Exercise prompt: When a line in the listing below contains the word "timeline", return a copy of that line.

Input:
━━━━━━━━━━━━━━━━

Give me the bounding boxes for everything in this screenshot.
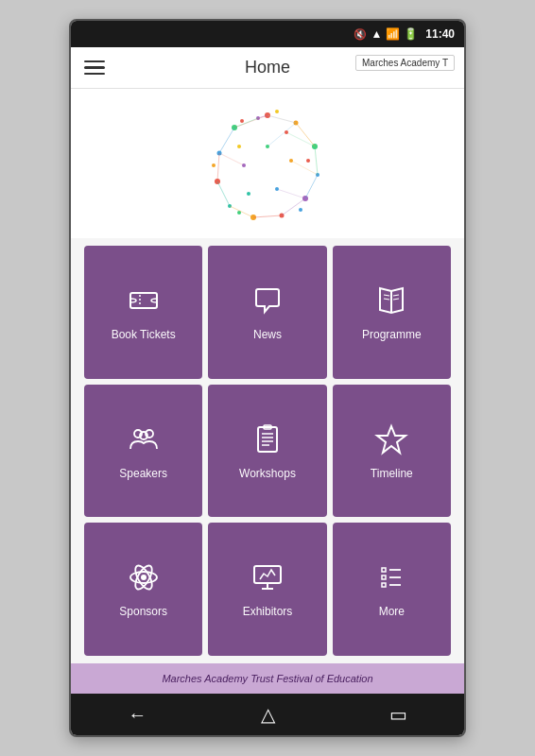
chat-icon <box>250 284 285 322</box>
book-open-icon <box>374 284 408 322</box>
hamburger-menu[interactable] <box>84 60 105 76</box>
svg-line-18 <box>268 115 296 123</box>
signal-icon: 📶 <box>386 27 400 41</box>
svg-point-13 <box>306 159 310 163</box>
grid-cell-exhibitors[interactable]: Exhibitors <box>208 523 326 656</box>
footer-text-bar: Marches Academy Trust Festival of Educat… <box>71 663 464 694</box>
book-tickets-label: Book Tickets <box>112 328 176 341</box>
svg-line-23 <box>253 215 282 217</box>
svg-point-42 <box>237 145 241 148</box>
logo-circle: m <box>206 104 329 227</box>
svg-rect-65 <box>254 566 281 583</box>
top-bar: Home Marches Academy T <box>71 47 464 89</box>
wifi-icon: ▲ <box>371 27 382 41</box>
grid-cell-timeline[interactable]: Timeline <box>333 385 451 518</box>
svg-line-24 <box>230 206 253 217</box>
svg-point-17 <box>240 119 244 123</box>
grid-container: Book Tickets News <box>71 238 464 663</box>
svg-line-47 <box>384 295 389 296</box>
grid-cell-book-tickets[interactable]: Book Tickets <box>84 246 202 379</box>
svg-line-48 <box>384 299 389 300</box>
phone-frame: 🔇 ▲ 📶 🔋 11:40 Home Marches Academy T <box>69 19 466 737</box>
svg-point-38 <box>289 159 293 163</box>
app-logo: m <box>206 104 329 227</box>
svg-line-26 <box>217 153 219 181</box>
grid-row-1: Book Tickets News <box>84 246 451 379</box>
svg-line-49 <box>393 295 399 296</box>
grid-cell-programme[interactable]: Programme <box>333 246 451 379</box>
timeline-label: Timeline <box>371 467 413 480</box>
exhibitors-label: Exhibitors <box>243 605 293 618</box>
more-label: More <box>379 605 405 618</box>
logo-area: m <box>71 89 464 238</box>
workshops-label: Workshops <box>239 467 296 480</box>
people-icon <box>127 422 161 461</box>
mute-icon: 🔇 <box>354 28 367 41</box>
svg-line-30 <box>234 115 268 128</box>
svg-line-27 <box>219 128 234 153</box>
svg-point-40 <box>242 163 246 167</box>
status-bar: 🔇 ▲ 📶 🔋 11:40 <box>71 21 464 47</box>
screen-icon <box>250 560 285 599</box>
grid-row-2: Speakers Workshops <box>84 385 451 518</box>
svg-line-32 <box>286 132 315 146</box>
svg-line-21 <box>305 175 318 198</box>
svg-point-14 <box>299 208 302 212</box>
svg-rect-44 <box>130 293 157 308</box>
time-display: 11:40 <box>425 27 455 41</box>
svg-line-25 <box>217 181 230 206</box>
grid-cell-news[interactable]: News <box>208 246 326 379</box>
svg-point-16 <box>212 163 216 167</box>
home-button[interactable]: △ <box>246 699 290 730</box>
svg-line-22 <box>282 198 305 215</box>
svg-line-19 <box>296 123 315 146</box>
svg-point-36 <box>285 130 288 134</box>
programme-label: Programme <box>362 328 422 341</box>
grid-cell-workshops[interactable]: Workshops <box>208 385 326 518</box>
svg-line-35 <box>219 153 244 165</box>
svg-line-33 <box>291 161 318 175</box>
grid-cell-sponsors[interactable]: Sponsors <box>84 523 202 656</box>
svg-text:m: m <box>250 144 285 188</box>
star-icon <box>374 422 408 461</box>
grid-cell-speakers[interactable]: Speakers <box>84 385 202 518</box>
svg-point-41 <box>247 192 250 196</box>
svg-rect-54 <box>258 427 277 452</box>
svg-point-61 <box>141 575 147 580</box>
svg-rect-70 <box>382 576 386 579</box>
svg-line-50 <box>393 299 399 300</box>
back-button[interactable]: ← <box>112 700 162 730</box>
nav-bar: ← △ ▭ <box>71 694 464 735</box>
battery-icon: 🔋 <box>404 27 418 41</box>
list-icon <box>374 560 408 599</box>
atom-icon <box>127 560 161 599</box>
svg-line-20 <box>315 146 318 175</box>
notepad-icon <box>250 422 285 461</box>
svg-line-34 <box>277 189 305 198</box>
grid-row-3: Sponsors Exhibitors <box>84 523 451 656</box>
recent-button[interactable]: ▭ <box>374 699 423 730</box>
ticket-icon <box>127 284 161 322</box>
speakers-label: Speakers <box>119 467 167 480</box>
status-icons: 🔇 ▲ 📶 🔋 11:40 <box>354 27 455 41</box>
page-title: Home <box>245 58 290 77</box>
sponsors-label: Sponsors <box>119 605 167 618</box>
tooltip-badge: Marches Academy T <box>355 55 455 71</box>
news-label: News <box>253 328 282 341</box>
footer-label: Marches Academy Trust Festival of Educat… <box>162 673 372 684</box>
svg-marker-60 <box>377 426 406 453</box>
svg-rect-72 <box>382 583 386 587</box>
svg-point-12 <box>275 110 279 113</box>
svg-rect-68 <box>382 568 386 572</box>
grid-cell-more[interactable]: More <box>333 523 451 656</box>
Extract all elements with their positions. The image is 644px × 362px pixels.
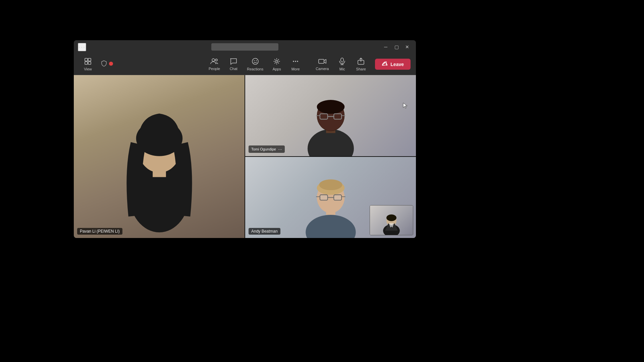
more-button[interactable]: More [287, 56, 304, 73]
people-label: People [209, 67, 220, 71]
svg-point-33 [306, 215, 356, 238]
meeting-title-bar [211, 43, 278, 51]
leave-label: Leave [390, 62, 404, 67]
video-grid: Pavan Li (PEIWEN LI) [74, 75, 416, 238]
camera-button[interactable]: Camera [312, 56, 332, 73]
mic-button[interactable]: Mic [333, 56, 351, 73]
svg-rect-0 [85, 58, 88, 61]
svg-rect-3 [88, 62, 91, 64]
svg-point-23 [308, 129, 354, 156]
tomi-name-tag: Tomi Ogundipe ··· [249, 145, 285, 153]
chat-icon [230, 58, 237, 66]
minimize-icon: ─ [384, 44, 387, 50]
security-area [98, 59, 116, 70]
apps-icon [273, 58, 280, 66]
svg-point-46 [386, 215, 396, 221]
share-icon [357, 58, 365, 66]
person-pavan-svg [95, 83, 223, 238]
svg-point-4 [109, 62, 113, 66]
title-bar-left: ··· [78, 43, 86, 51]
meeting-toolbar: View [74, 54, 416, 75]
view-button[interactable]: View [79, 56, 97, 73]
view-label: View [84, 67, 92, 71]
participant-cell-andy: Andy Beatman [245, 157, 416, 238]
share-button[interactable]: Share [352, 56, 370, 73]
svg-point-5 [212, 59, 215, 61]
leave-button[interactable]: Leave [375, 59, 411, 70]
person-tomi-svg [267, 79, 395, 156]
title-bar-menu-button[interactable]: ··· [78, 43, 86, 51]
andy-name-tag: Andy Beatman [249, 228, 280, 235]
pavan-name: Pavan Li (PEIWEN LI) [80, 229, 120, 234]
svg-rect-15 [341, 58, 343, 62]
shield-icon [101, 60, 107, 68]
reactions-icon [252, 58, 259, 66]
tomi-name: Tomi Ogundipe [251, 147, 276, 151]
svg-point-8 [254, 60, 255, 61]
svg-point-27 [317, 100, 344, 114]
camera-label: Camera [316, 67, 329, 71]
mic-icon [339, 58, 345, 66]
record-icon [109, 61, 113, 67]
apps-button[interactable]: Apps [268, 56, 285, 73]
self-person-svg [374, 210, 409, 235]
share-label: Share [356, 67, 366, 71]
svg-rect-2 [85, 62, 88, 64]
window-controls: ─ ▢ ✕ [381, 42, 412, 52]
chat-label: Chat [230, 67, 237, 71]
more-icon [292, 58, 299, 66]
close-icon: ✕ [405, 44, 409, 50]
more-label: More [291, 67, 300, 71]
maximize-icon: ▢ [394, 44, 399, 50]
svg-point-13 [297, 61, 298, 62]
participant-cell-tomi: Tomi Ogundipe ··· [245, 75, 416, 156]
view-icon [84, 58, 92, 66]
pavan-name-tag: Pavan Li (PEIWEN LI) [77, 228, 122, 235]
reactions-label: Reactions [247, 67, 263, 71]
reactions-button[interactable]: Reactions [244, 56, 267, 73]
maximize-button[interactable]: ▢ [392, 42, 401, 52]
svg-point-11 [293, 61, 294, 62]
svg-point-10 [276, 60, 278, 62]
minimize-button[interactable]: ─ [381, 42, 390, 52]
people-icon [210, 58, 218, 66]
self-view-pip [370, 205, 413, 235]
people-button[interactable]: People [205, 56, 223, 73]
title-bar: ··· ─ ▢ ✕ [74, 40, 416, 54]
svg-point-7 [252, 58, 258, 64]
svg-point-9 [256, 60, 257, 61]
camera-icon [318, 58, 326, 66]
svg-rect-1 [88, 58, 91, 61]
mic-label: Mic [339, 67, 345, 71]
svg-rect-39 [334, 195, 341, 200]
tomi-options-button[interactable]: ··· [278, 146, 282, 152]
phone-icon [382, 61, 388, 67]
andy-name: Andy Beatman [251, 229, 278, 234]
ellipsis-icon: ··· [78, 44, 86, 51]
svg-point-12 [295, 61, 296, 62]
svg-rect-38 [320, 195, 327, 200]
close-button[interactable]: ✕ [402, 42, 412, 52]
svg-point-37 [319, 179, 342, 190]
svg-rect-14 [319, 59, 324, 63]
svg-point-6 [215, 59, 217, 61]
apps-label: Apps [273, 67, 281, 71]
chat-button[interactable]: Chat [225, 56, 242, 73]
teams-window: ··· ─ ▢ ✕ [74, 40, 416, 238]
participant-cell-pavan: Pavan Li (PEIWEN LI) [74, 75, 245, 238]
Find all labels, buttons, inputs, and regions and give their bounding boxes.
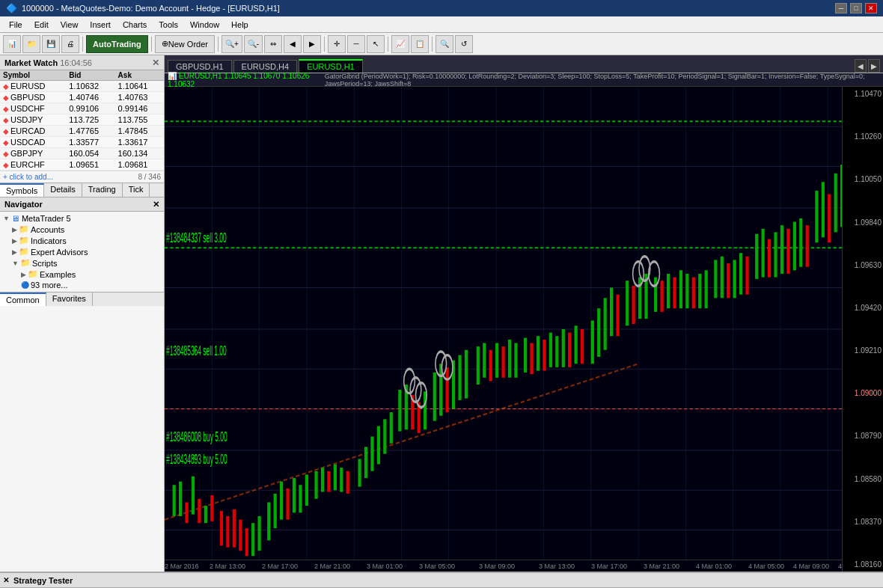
symbol-cell: ◆EURCAD [0,126,66,137]
svg-rect-42 [251,523,254,556]
nav-item-examples[interactable]: ▶ 📁 Examples [0,269,164,280]
scroll-left-button[interactable]: ◀ [284,35,302,53]
print-button[interactable]: 🖨 [61,35,79,53]
maximize-button[interactable]: □ [850,3,862,13]
nav-item-icon: 🖥 [11,214,19,223]
tab-symbols[interactable]: Symbols [0,183,44,197]
menu-view[interactable]: View [55,19,85,31]
market-watch-close[interactable]: ✕ [152,58,159,68]
svg-rect-92 [597,308,600,357]
zoom-out-button[interactable]: 🔍- [244,35,263,53]
toolbar-separator-3 [218,37,219,52]
table-row[interactable]: ◆EURUSD 1.10632 1.10641 [0,81,164,92]
svg-rect-44 [267,502,270,540]
minimize-button[interactable]: ─ [835,3,847,13]
menu-insert[interactable]: Insert [84,19,117,31]
open-button[interactable]: 📁 [22,35,40,53]
navigator-close[interactable]: ✕ [153,200,159,209]
svg-rect-101 [661,281,664,312]
expand-icon: ▶ [12,237,17,245]
chart-time-axis: 2 Mar 2016 2 Mar 13:00 2 Mar 17:00 2 Mar… [165,560,883,572]
table-row[interactable]: ◆EURCHF 1.09651 1.09681 [0,159,164,171]
chart-tab-gbpusd-h1[interactable]: GBPUSD,H1 [168,60,232,73]
time-label-6: 3 Mar 05:00 [419,563,455,570]
time-label-5: 3 Mar 01:00 [367,563,403,570]
table-row[interactable]: ◆GBPJPY 160.054 160.134 [0,148,164,159]
chart-nav-left[interactable]: ◀ [855,59,867,73]
tab-common[interactable]: Common [0,293,46,306]
tab-tick[interactable]: Tick [123,183,150,197]
toolbar-separator-5 [388,37,388,52]
chart-drawing-area[interactable]: #138484337 sell 3.00 #138485364 sell 1.0… [165,87,883,572]
table-row[interactable]: ◆USDCAD 1.33577 1.33617 [0,137,164,148]
menu-charts[interactable]: Charts [117,19,153,31]
svg-rect-120 [786,229,789,274]
nav-item-scripts[interactable]: ▼ 📁 Scripts [0,257,164,269]
crosshair-button[interactable]: ✛ [328,35,346,53]
svg-rect-88 [568,333,571,367]
save-button[interactable]: 💾 [42,35,60,53]
svg-rect-72 [458,355,461,400]
price-4: 1.09840 [844,218,882,227]
zoom-in-button[interactable]: 🔍+ [221,35,242,53]
svg-rect-82 [530,343,533,375]
tab-favorites[interactable]: Favorites [46,293,93,306]
new-chart-button[interactable]: 📊 [3,35,21,53]
menu-file[interactable]: File [3,19,28,31]
menu-help[interactable]: Help [225,19,254,31]
scroll-right-button[interactable]: ▶ [303,35,321,53]
table-row[interactable]: ◆GBPUSD 1.40746 1.40763 [0,92,164,103]
bid-cell: 0.99106 [66,103,114,114]
menu-bar: File Edit View Insert Charts Tools Windo… [0,16,883,33]
strategy-close-button[interactable]: ✕ [3,576,9,584]
title-bar: 🔷 1000000 - MetaQuotes-Demo: Demo Accoun… [0,0,883,16]
tab-trading[interactable]: Trading [82,183,123,197]
add-symbol-link[interactable]: + click to add... [3,173,53,181]
chart-nav-right[interactable]: ▶ [868,59,880,73]
chart-tab-eurusd-h1[interactable]: EURUSD,H1 [299,59,363,73]
refresh-button[interactable]: ↺ [455,35,473,53]
svg-rect-34 [198,499,201,523]
chart-scroll-button[interactable]: ⇔ [264,35,282,53]
symbol-cell: ◆USDJPY [0,114,66,126]
search-button[interactable]: 🔍 [436,35,453,53]
nav-item-indicators[interactable]: ▶ 📁 Indicators [0,235,164,246]
price-11: 1.08370 [844,518,882,526]
nav-item-more[interactable]: 🔵 93 more... [0,280,164,290]
toolbar: 📊 📁 💾 🖨 AutoTrading ⊕ New Order 🔍+ 🔍- ⇔ … [0,33,883,55]
nav-item-accounts[interactable]: ▶ 📁 Accounts [0,224,164,235]
cursor-button[interactable]: ↖ [367,35,385,53]
svg-rect-86 [555,336,558,367]
line-button[interactable]: ─ [347,35,365,53]
table-row[interactable]: ◆EURCAD 1.47765 1.47845 [0,126,164,137]
svg-rect-32 [185,502,188,523]
ask-cell: 113.755 [115,114,164,126]
autotrading-button[interactable]: AutoTrading [86,35,148,53]
indicator-button[interactable]: 📈 [391,35,409,53]
svg-rect-51 [314,471,317,499]
chart-tab-eurusd-h4[interactable]: EURUSD,H4 [233,60,298,73]
svg-rect-93 [604,298,607,349]
svg-rect-57 [358,459,361,487]
bid-cell: 113.725 [66,114,114,126]
table-row[interactable]: ◆USDJPY 113.725 113.755 [0,114,164,126]
svg-rect-60 [377,426,380,465]
nav-item-metatrader5[interactable]: ▼ 🖥 MetaTrader 5 [0,213,164,224]
table-row[interactable]: ◆USDCHF 0.99106 0.99146 [0,103,164,114]
nav-item-expert-advisors[interactable]: ▶ 📁 Expert Advisors [0,246,164,257]
price-1: 1.10470 [844,90,882,98]
menu-window[interactable]: Window [184,19,225,31]
svg-rect-118 [774,232,777,277]
close-button[interactable]: ✕ [865,3,877,13]
new-order-button[interactable]: ⊕ New Order [155,35,215,53]
symbol-cell: ◆EURUSD [0,81,66,92]
menu-tools[interactable]: Tools [153,19,184,31]
market-watch-footer: + click to add... 8 / 346 [0,171,164,183]
template-button[interactable]: 📋 [411,35,429,53]
tab-details[interactable]: Details [44,183,82,197]
bid-cell: 160.054 [66,148,114,159]
chart-panel: GBPUSD,H1 EURUSD,H4 EURUSD,H1 ◀ ▶ 📊 EURU… [165,55,883,572]
navigator-header: Navigator ✕ [0,197,164,212]
svg-rect-78 [501,346,504,378]
menu-edit[interactable]: Edit [28,19,55,31]
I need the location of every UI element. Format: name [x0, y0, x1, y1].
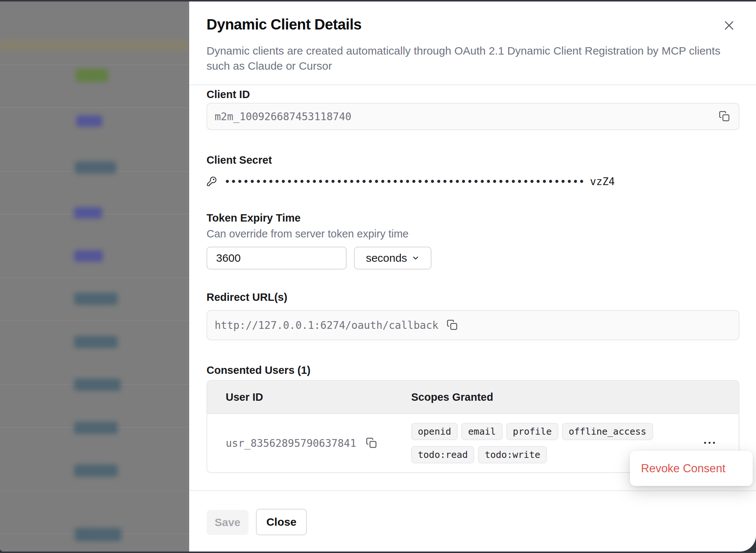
blurred-background-item — [76, 115, 102, 127]
drawer-description: Dynamic clients are created automaticall… — [207, 43, 723, 73]
close-drawer-button[interactable]: Close — [256, 509, 307, 535]
copy-icon — [447, 319, 458, 331]
client-secret-suffix: vzZ4 — [590, 175, 615, 188]
drawer-footer: Save Close — [189, 490, 756, 552]
user-id-cell: usr_83562895790637841 — [207, 437, 411, 449]
drawer-header: Dynamic Client Details Dynamic clients a… — [189, 1, 756, 85]
token-expiry-unit-value: seconds — [366, 252, 407, 264]
client-secret-masked: ••••••••••••••••••••••••••••••••••••••••… — [224, 175, 585, 188]
client-secret-label: Client Secret — [207, 154, 739, 166]
blurred-background-item — [75, 528, 121, 541]
blurred-background-item — [74, 336, 118, 348]
token-expiry-row: seconds — [207, 247, 739, 269]
column-header-scopes-granted: Scopes Granted — [411, 391, 691, 403]
blurred-background-item — [74, 422, 118, 434]
more-horizontal-icon — [703, 441, 716, 446]
copy-user-id-button[interactable] — [366, 437, 377, 449]
chevron-down-icon — [412, 254, 420, 262]
scope-badge: openid — [411, 423, 458, 440]
close-button[interactable] — [721, 17, 738, 35]
redirect-url-box: http://127.0.0.1:6274/oauth/callback — [207, 310, 739, 340]
consented-users-label: Consented Users (1) — [207, 364, 739, 376]
user-id-value: usr_83562895790637841 — [226, 437, 356, 449]
drawer-title: Dynamic Client Details — [207, 16, 721, 33]
copy-client-id-button[interactable] — [719, 111, 730, 123]
redirect-urls-section: Redirect URL(s) http://127.0.0.1:6274/oa… — [207, 291, 739, 340]
token-expiry-input[interactable] — [207, 247, 347, 269]
row-actions-button[interactable] — [703, 441, 716, 446]
redirect-url-value: http://127.0.0.1:6274/oauth/callback — [215, 319, 438, 331]
blurred-background-item — [74, 465, 118, 477]
drawer-body: Client ID m2m_100926687453118740 Client … — [189, 85, 756, 490]
copy-redirect-url-button[interactable] — [447, 319, 458, 331]
client-id-label: Client ID — [207, 88, 739, 101]
blurred-background-item — [76, 69, 108, 82]
blurred-background-item — [75, 161, 116, 174]
row-actions-menu: Revoke Consent — [630, 451, 753, 486]
blurred-background-item — [74, 250, 103, 262]
client-secret-section: Client Secret ••••••••••••••••••••••••••… — [207, 154, 739, 188]
scope-badge: offline_access — [562, 423, 653, 440]
scope-badge: email — [461, 423, 502, 440]
redirect-urls-label: Redirect URL(s) — [207, 291, 739, 303]
revoke-consent-menu-item[interactable]: Revoke Consent — [641, 462, 725, 475]
blurred-background-item — [74, 293, 118, 305]
token-expiry-section: Token Expiry Time Can override from serv… — [207, 212, 739, 269]
client-secret-row: ••••••••••••••••••••••••••••••••••••••••… — [207, 174, 739, 188]
blurred-background-item — [74, 207, 102, 219]
client-id-section: Client ID m2m_100926687453118740 — [207, 88, 739, 130]
token-expiry-label: Token Expiry Time — [207, 212, 739, 224]
blurred-background-item — [74, 379, 121, 391]
token-expiry-unit-select[interactable]: seconds — [354, 247, 431, 269]
token-expiry-helper: Can override from server token expiry ti… — [207, 227, 739, 240]
copy-icon — [719, 111, 730, 123]
close-icon — [723, 27, 735, 33]
scope-badge: profile — [506, 423, 558, 440]
scope-badge: todo:read — [411, 446, 474, 463]
table-header-row: User ID Scopes Granted — [207, 381, 739, 414]
copy-icon — [366, 437, 377, 449]
modal-backdrop[interactable] — [0, 1, 189, 552]
app-window: Dynamic Client Details Dynamic clients a… — [0, 1, 756, 552]
blurred-background-band — [0, 41, 189, 50]
save-button[interactable]: Save — [207, 510, 249, 535]
column-header-user-id: User ID — [207, 391, 411, 403]
scope-badge: todo:write — [478, 446, 547, 463]
key-icon — [207, 176, 217, 187]
client-id-value: m2m_100926687453118740 — [215, 111, 351, 123]
client-id-box: m2m_100926687453118740 — [207, 103, 739, 130]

━━━━━━━━━━━━━━━━

Answer area:
grid-cell-timeline[interactable]: Timeline <box>333 385 451 518</box>
timeline-label: Timeline <box>371 467 413 480</box>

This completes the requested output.